Determine how many lines in these records hold "Audi". Only the number is wanted.
——————
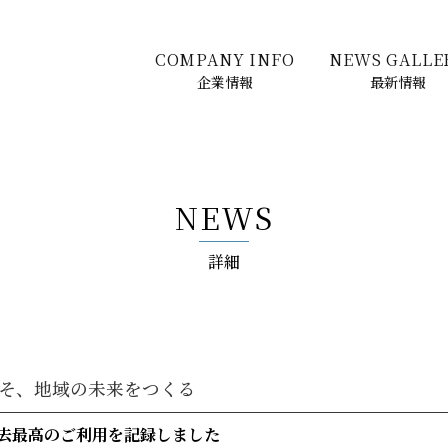
COMPANY INFO
NEWS GALLE
企業情報
最新情報
NEWS
詳細
そ、地域の未来をつくる
去最高のご利用を記録しました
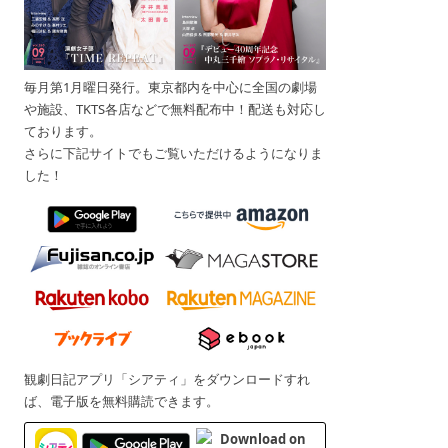
毎月第1月曜日発行。東京都内を中心に全国の劇場
や施設、TKTS各店などで無料配布中！配送も対応し
ております。
さらに下記サイトでもご覧いただけるようになりま
した！
観劇日記アプリ「シアティ」をダウンロードすれ
ば、電子版を無料購読できます。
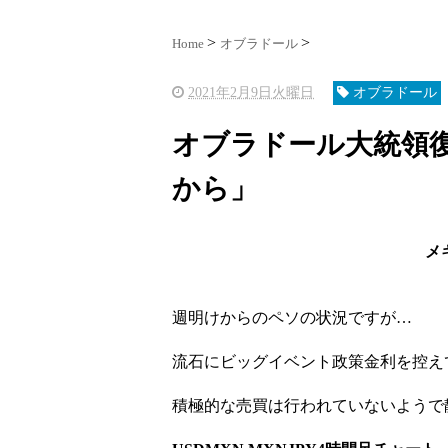
Home
オブラドール
2021年2月9日火曜日
オブラドール
オブラドール大統領
から」
メ
週明けからのペソの状況ですが…
流石にビッグイベント政策金利を控え
積極的な売買は行われていないようで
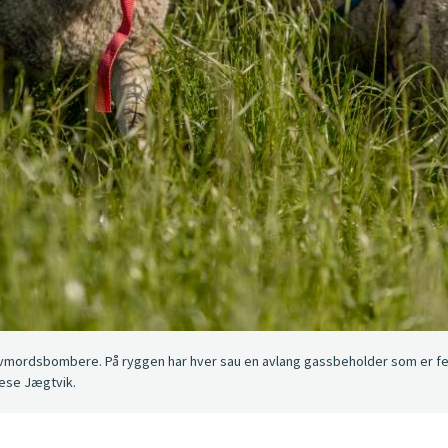
elvmordsbombere. På ryggen har hver sau en avlang gassbeholder som er 
rese Jægtvik.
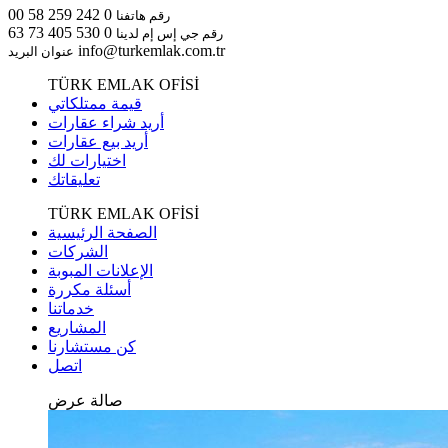
0 242 259 58 00
رقم هاتفنا
0 530 405 73 63
رقم جي إس إم لدينا
info@turkemlak.com.tr
عنوان البريد
TÜRK EMLAK OFİSİ
قيمة ممتلكاتي
أريد شراء عقارات
أريد بيع عقارات
اختيارات لك
تعليقاتك
TÜRK EMLAK OFİSİ
الصفحة الرئيسية
الشركات
الإعلانات المبوبة
أسئلة مكررة
خدماتنا
المشاريع
كن مستشارنا
اتصل
صالة عرض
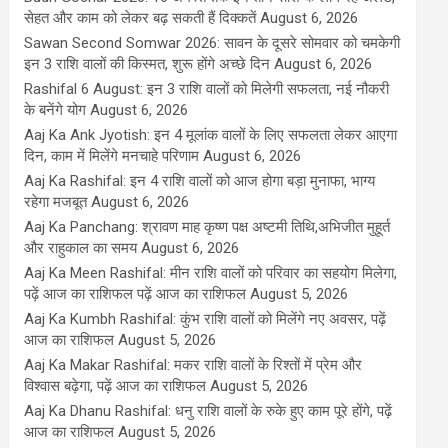
सेहत और काम को लेकर बढ़ सकती हैं दिक्कतें
August 6, 2026
Sawan Second Somwar 2026: सावन के दूसरे सोमवार को चमकेगी
इन 3 राशि वालों की किस्मत, शुरू होंगे अच्छे दिन
August 6, 2026
Rashifal 6 August: इन 3 राशि वालों को मिलेगी सफलता, नई नौकरी
के बनेंगे योग
August 6, 2026
Aaj Ka Ank Jyotish: इन 4 मूलांक वालों के लिए सफलता लेकर आएगा
दिन, काम में मिलेंगे मनचाहे परिणाम
August 6, 2026
Aaj Ka Rashifal: इन 4 राशि वालों को आज होगा बड़ा मुनाफा, भाग्य
रहेगा मजबूत
August 6, 2026
Aaj Ka Panchang: श्रावण माह कृष्ण पक्ष अष्टमी तिथि,अभिजीत मुहूर्त
और राहुकाल का समय
August 6, 2026
Aaj Ka Meen Rashifal: मीन राशि वालों को परिवार का सहयोग मिलेगा,
पढ़ें आज का राशिफल पढ़ें आज का राशिफल
August 5, 2026
Aaj Ka Kumbh Rashifal: कुंभ राशि वालों को मिलेंगे नए अवसर, पढ़ें
आज का राशिफल
August 5, 2026
Aaj Ka Makar Rashifal: मकर राशि वालों के रिश्तों में प्रेम और
विश्वास बढ़ेगा, पढ़ें आज का राशिफल
August 5, 2026
Aaj Ka Dhanu Rashifal: धनु राशि वालों के रुके हुए काम पूरे होंगे, पढ़ें
आज का राशिफल
August 5, 2026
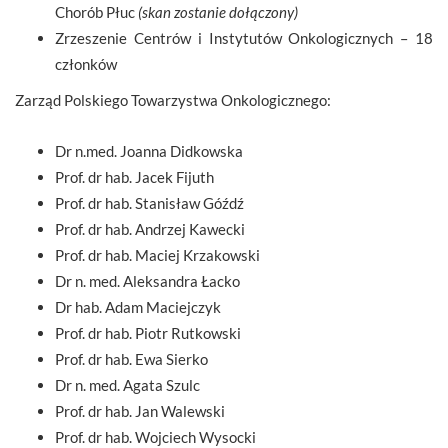
Chorób Płuc
(skan zostanie dołączony)
Zrzeszenie Centrów i Instytutów Onkologicznych – 18
członków
Zarząd Polskiego Towarzystwa Onkologicznego:
Dr n.med. Joanna Didkowska
Prof. dr hab. Jacek Fijuth
Prof. dr hab. Stanisław Góźdź
Prof. dr hab. Andrzej Kawecki
Prof. dr hab. Maciej Krzakowski
Dr n. med. Aleksandra Łacko
Dr hab. Adam Maciejczyk
Prof. dr hab. Piotr Rutkowski
Prof. dr hab. Ewa Sierko
Dr n. med. Agata Szulc
Prof. dr hab. Jan Walewski
Prof. dr hab. Wojciech Wysocki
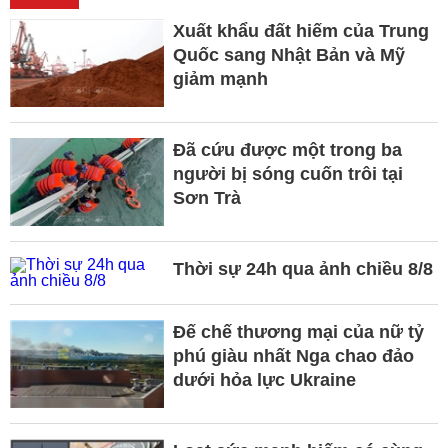
Xuất khẩu đất hiếm của Trung
Quốc sang Nhật Bản và Mỹ
giảm mạnh
Đã cứu được một trong ba
người bị sóng cuốn trôi tại
Sơn Trà
Thời sự 24h qua ảnh chiều 8/8
Đế chế thương mại của nữ tỷ
phú giàu nhất Nga chao đảo
dưới hỏa lực Ukraine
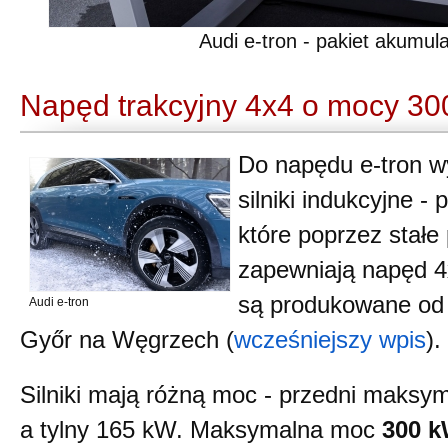
Audi e-tron - pakiet akumul
Napęd trakcyjny 4x4 o mocy 3
Do napędu e-tron w
silniki indukcyjne -
które poprzez stałe
zapewniają napęd 4
są produkowane od 
Audi e-tron
Győr na Węgrzech (
wcześniejszy wpis
).
Silniki mają różną moc - przedni maksy
a tylny 165 kW. Maksymalna moc
300 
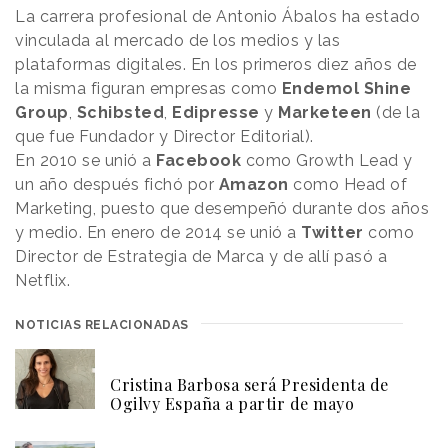
La carrera profesional de Antonio Ábalos ha estado
vinculada al mercado de los medios y las
plataformas digitales. En los primeros diez años de
la misma figuran empresas como
Endemol Shine
Group
,
Schibsted
,
Edipresse
y
Marketeen
(de la
que fue Fundador y Director Editorial).
En 2010 se unió a
Facebook
como Growth Lead y
un año después fichó por
Amazon
como Head of
Marketing, puesto que desempeñó durante dos años
y medio. En enero de 2014 se unió a
Twitter
como
Director de Estrategia de Marca y de allí pasó a
Netflix.
NOTICIAS RELACIONADAS
Cristina Barbosa será Presidenta de
Ogilvy España a partir de mayo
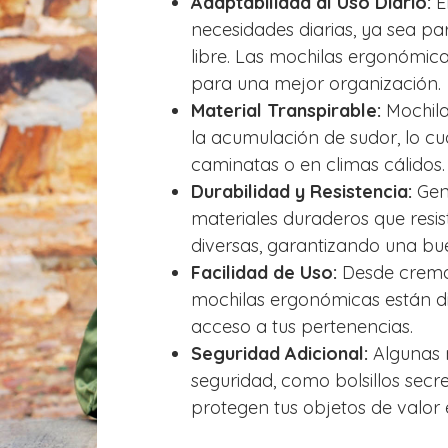
Adaptabilidad al Uso Diario:
E
necesidades diarias, ya sea para
libre. Las mochilas ergonómica
para una mejor organización.
Material Transpirable:
Mochila
la acumulación de sudor, lo cu
caminatas o en climas cálidos.
Durabilidad y Resistencia:
Gene
materiales duraderos que resist
diversas, garantizando una bue
Facilidad de Uso:
Desde cremall
mochilas ergonómicas están di
acceso a tus pertenencias.
Seguridad Adicional:
Algunas m
seguridad, como bolsillos secre
protegen tus objetos de valor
——————
» Solution:
2